Study On Adaptive Algorithms For Diagnosis Of Interconnect Resources Of FPGA

Field Programmable Gate Array (FPGA) is a kind of field programmable ASIC, what combines the structure in common use of gate array and the field programmable characteristics together. Now, the FPGA series devices are becoming one of the most popular devices. With the rapid development of FPGA, the density and complexity of FPGA are higher and higher, making a large number of faults difficult to use the traditional method to test, requiring FPGA designers to consider the problem of design-for-testability (DFT). Because the faults taken place in interconnection resources in FPGA have greater frequency than that in logic resources, FPGA devices of nearly all companies have offered the ability of boundary-scan design-for-testability, and FPGA devices apply to the departments requiring high dependability, such as aviation, spaceflight, etc. in a large amount, so it is necessary to carry on research about maximal diagnosis of FPGA interconnection resources based on boundary scan architecture.This paper introduces the structure characteristic and testing technique of FPGA devices, and the principle structure and theory of boundary scan test at first. Then this paper gives testing optimization strategy and proceeds thorough research on adaptive algorithms for maximal diagnosis of interconnect resources on FPGA devices based on boundary scan testing technique.

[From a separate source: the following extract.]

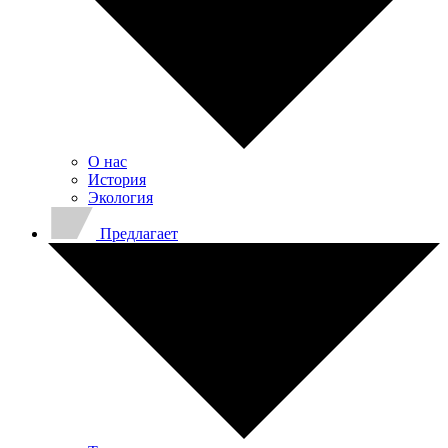
О нас
История
Экология
Предлагает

During the process of the research, the paper analyzes the performance of original adaptive algorithms based on the thought of adaptive maximal diagnosis, and imports the concepts of the independent test set and the testing matrix into original adaptive algorithms. This makes the improved optimization algorithm simplify the realization process of original algorithms and achieve the goal of maximal diagnosis. Finally, this paper designs and realizes a set of test emulation model making use of ISE6.2 EDA development environment of Xilinx Company and ModelSim emulation software, and utilizes this model to prove the optimizationalgorithm. Theoretical research and simulation experiments both show that the optimization algoritlim can achieve the goal of maximal diagnosis, and has some improvement in the compactness and complexity of test.